- _WHAT THIS TASK INVOLVES_
Find the string "Select" in the listing and report every line that has it.

Segment Start: MATERIAL PROVIDED

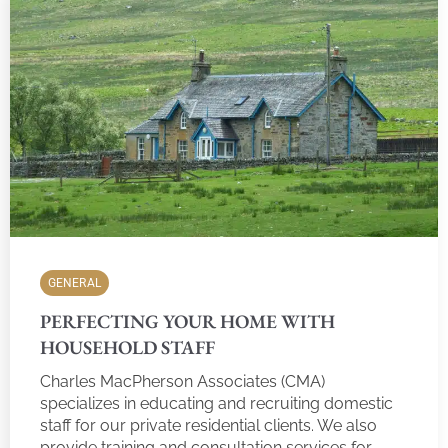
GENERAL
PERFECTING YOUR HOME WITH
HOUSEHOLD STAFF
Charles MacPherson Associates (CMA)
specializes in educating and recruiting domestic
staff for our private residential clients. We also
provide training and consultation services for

Segment End: MATERIAL PROVIDED
Segment Start: MATERIAL PROVIDED

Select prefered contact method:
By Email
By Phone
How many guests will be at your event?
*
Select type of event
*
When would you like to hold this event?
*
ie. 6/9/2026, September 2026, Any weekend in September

Segment End: MATERIAL PROVIDED

- _ANSWER FOR THE TASK_
Select prefered contact method:
Select type of event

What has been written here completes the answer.